A partial exception was the attention devoted to fossil fuel extraction, transport and export from the province. This focused almost exclusively on the two proposals to build or expand tar sands pipelines from Alberta to export terminals at Kitimat on the north coast and Vancouver in the south. The two leading parties staked out more or less opposing positions – the incumbent Liberals in favour and the New Democratic Party opposed (a caveat in the NDP position was its silence on the portion of Kinder Morgan’s Trans Mountain pipeline expansion that would see tar sands product delivered to U.S. refineries just south of the border at Vancouver.)
With the Liberals’ surprise election victory, the gloves will come off in Kinder Morgan’s corner to win its expanded line. Meanwhile, call this naive, but prospects for the Northern Gateway pipeline in the north still look dubious – the wall of popular opposition, including from Aboriginal peoples, is unmoved.

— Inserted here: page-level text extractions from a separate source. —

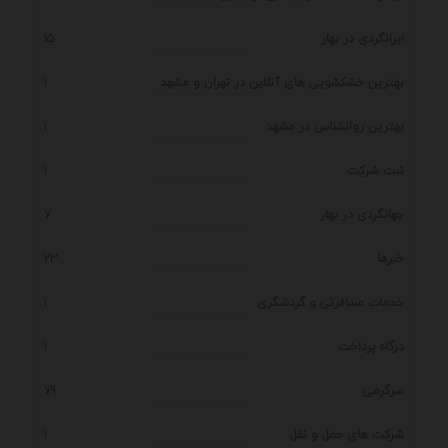
ایرانگردی در بهار
15
بهترین خشکشویی های آنلاین در تهران و مشهد
1
بهترین روانشناس در مشهد
1
ثبت شرکت
1
جهانگردی در بهار
7
خبرها
23
خدمات مسافرتی و گردشگری
1
درگاه پرداخت
1
سرگرمی
79
شرکت های حمل و نقل
1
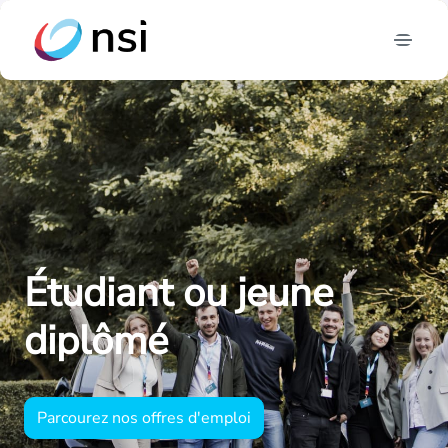
Aller
au
Page d'accueil
contenu
Étudiant ou jeune 
diplômé
Parcourez nos offres d'emploi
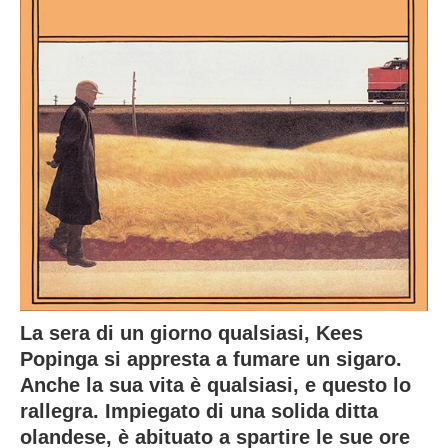
La sera di un giorno qualsiasi, Kees
Popinga si appresta a fumare un sigaro.
Anche la sua vita è qualsiasi, e questo lo
rallegra. Impiegato di una solida ditta
olandese, è abituato a spartire le sue ore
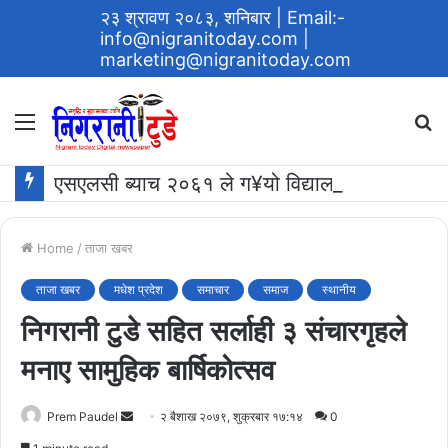
२३ श्रावण २०८३, शनिबार
| Email:-
info@nigranitoday.com
|
marketing@nigranitoday.com
Menu
S
fo
एसएलसी ब्याच २०६१ ले ग¥यो विद्यालयमा अक्षयकोष स्थापना गर्ने घोषणा
Home
/
ताजा खबर
ताजा खबर
मधेश प्रदेश
समाचार
समाज
स्थानीय
निगरानी टुडे सहित सर्लाही ३ संचारगृहले
मनाए सामुहिक बार्षिकोत्सव
Send
Prem Paudel
२ बैशाख २०७९, शुक्रबार १७:१४
0
an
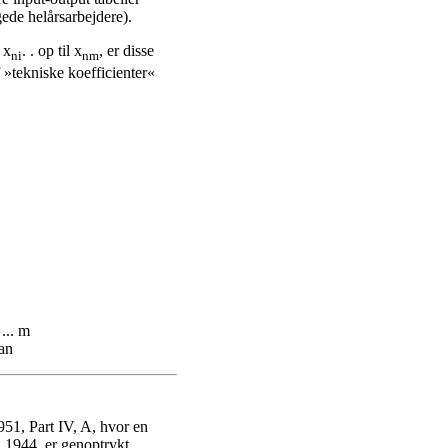
ede helårsarbejdere).
 x
. . op til x
, er disse
ni
nm
 »tekniske koefficienter«
... m
kan
51, Part IV, A, hvor en
 1944, er genoptrykt.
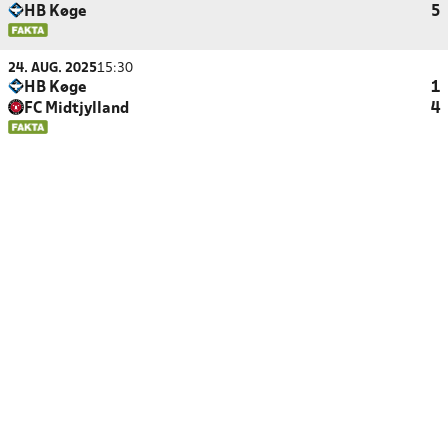
HB Køge
5
24. AUG. 2025
15:30
HB Køge
1
FC Midtjylland
4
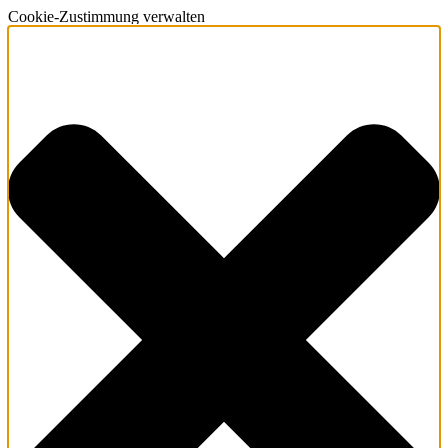
Cookie-Zustimmung verwalten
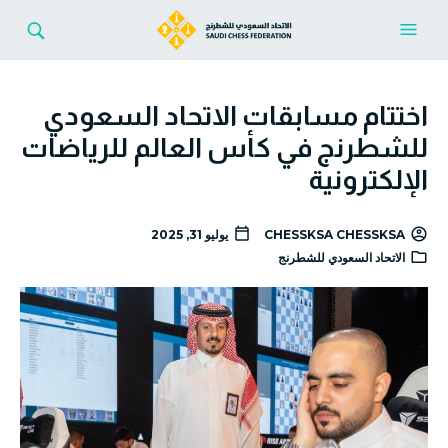
اختتام مسابقات الاتحاد السعودي
للشطرنج في كأس العالم للرياضات
الإلكترونية
CHESSKSA CHESSKSA
يوليو 31, 2025
الاتحاد السعودي للشطرنج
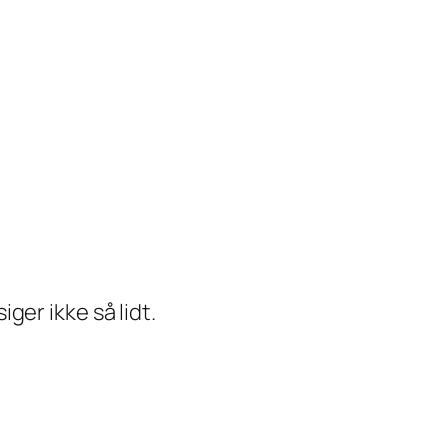
ger ikke så lidt.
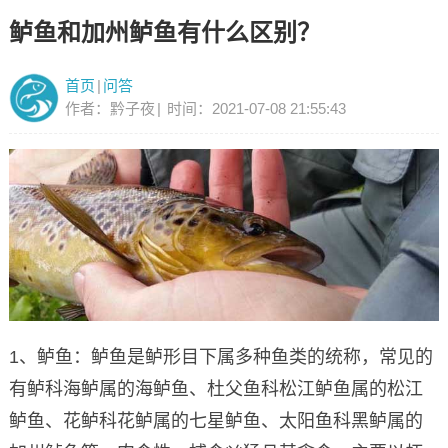
鲈鱼和加州鲈鱼有什么区别？
首页
|
问答
作者：黔子夜
|
时间：2021-07-08 21:55:43
1、鲈鱼：鲈鱼是鲈形目下属多种鱼类的统称，常见的
有鲈科海鲈属的海鲈鱼、杜父鱼科松江鲈鱼属的松江
鲈鱼、花鲈科花鲈属的七星鲈鱼、太阳鱼科黑鲈属的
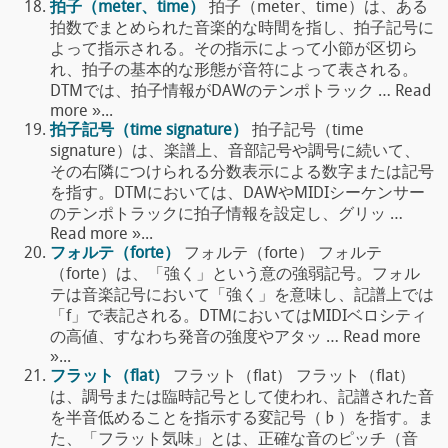
拍子（meter、time）
拍子（meter、time）は、ある
拍数でまとめられた音楽的な時間を指し、拍子記号に
よって指示される。その指示によって小節が区切ら
れ、拍子の基本的な形態が音符によって表される。
DTMでは、拍子情報がDAWのテンポトラック … Read
more »...
拍子記号（time signature）
拍子記号（time
signature）は、楽譜上、音部記号や調号に続いて、
その右隣につけられる分数表示による数字または記号
を指す。DTMにおいては、DAWやMIDIシーケンサー
のテンポトラックに拍子情報を設定し、グリッ …
Read more »...
フォルテ（forte）
フォルテ（forte） フォルテ
（forte）は、「強く」という意の強弱記号。フォル
テは音楽記号において「強く」を意味し、記譜上では
「f」で表記される。DTMにおいてはMIDIベロシティ
の高値、すなわち発音の強度やアタッ … Read more
»...
フラット（flat）
フラット（flat） フラット（flat）
は、調号または臨時記号として使われ、記譜された音
を半音低めることを指示する変記号（♭）を指す。ま
た、「フラット気味」とは、正確な音のピッチ（音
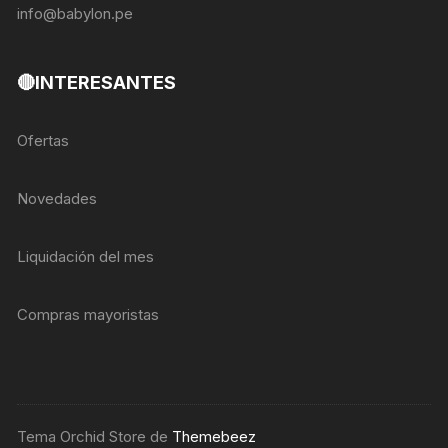
info@babylon.pe
🔴INTERESANTES
Ofertas
Novedades
Liquidación del mes
Compras mayoristas
Tema Orchid Store de
Themebeez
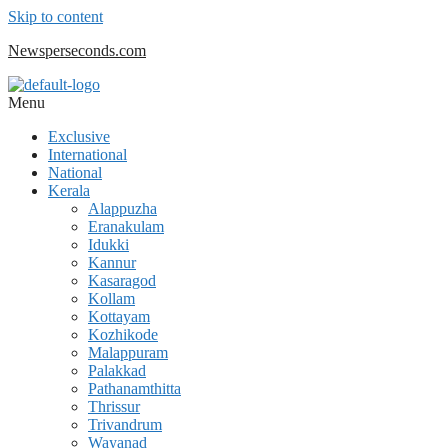
Skip to content
Newsperseconds.com
Menu
Exclusive
International
National
Kerala
Alappuzha
Eranakulam
Idukki
Kannur
Kasaragod
Kollam
Kottayam
Kozhikode
Malappuram
Palakkad
Pathanamthitta
Thrissur
Trivandrum
Wayanad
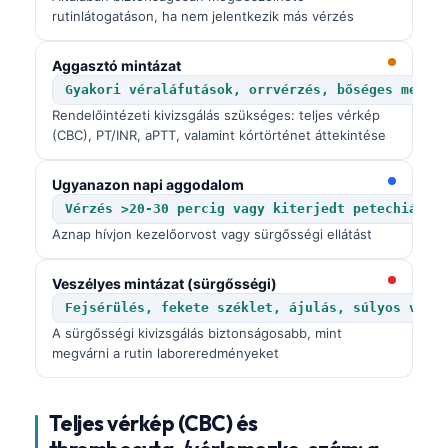
rutinlátogatáson, ha nem jelentkezik más vérzés
Aggasztó mintázat
Gyakori véraláfutások, orrvérzés, bőséges menst
Rendelőintézeti kivizsgálás szükséges: teljes vérkép
(CBC), PT/INR, aPTT, valamint kórtörténet áttekintése
Ugyanazon napi aggodalom
Vérzés >20-30 percig vagy kiterjedt petechiák
Aznap hívjon kezelőorvost vagy sürgősségi ellátást
Veszélyes mintázat (sürgősségi)
Fejsérülés, fekete széklet, ájulás, súlyos vérz
A sürgősségi kivizsgálás biztonságosabb, mint
megvárni a rutin laboreredményeket
Teljes vérkép (CBC) és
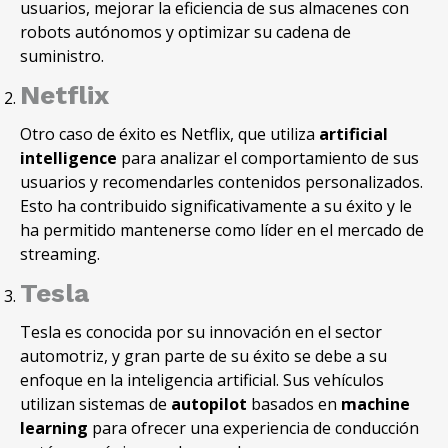
usuarios
, mejorar la eficiencia de sus almacenes con
robots autónomos y optimizar su cadena de
suministro.
Netflix
Otro caso de éxito es Netflix, que utiliza
artificial
intelligence
para analizar el comportamiento de sus
usuarios y recomendarles contenidos personalizados.
Esto ha contribuido significativamente a su éxito y le
ha permitido mantenerse como líder en el mercado de
streaming.
Tesla
Tesla es conocida por su innovación en el sector
automotriz, y gran parte de su éxito se debe a su
enfoque en la inteligencia artificial. Sus vehículos
utilizan sistemas de
autopilot
basados en
machine
learning
para ofrecer una experiencia de conducción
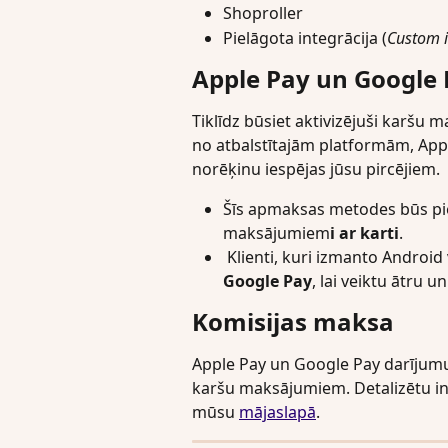
Shoproller
Pielāgota integrācija (
Custom i
Apple Pay un Google 
Tiklīdz būsiet aktivizējuši karšu 
no atbalstītajām platformām, App
norēķinu iespējas jūsu pircējiem.
Šīs apmaksas metodes būs pi
maksājumiem
i ar karti
.
 Klienti, kuri izmanto Android 
Google Pay
, lai veiktu ātru 
Komisijas maksa
Apple Pay un Google Pay darījumu
karšu maksājumiem. Detalizētu in
mūsu 
mājaslapā
.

Meanwhile, two other fossil fuel projects that are championed by the new government will begin to receive the heightened attention, and opposition, they deserve. One is the five-and-counting proposals for liquefied natural gas (LNG) plants on the north coast, to be fed by expanded fracking production in the northeast and construction of several feeder pipelines. The other is expanded coal production and shipment by rail, including from the U.S., through the ports of Vancouver and Prince Rupert (near Kitimat).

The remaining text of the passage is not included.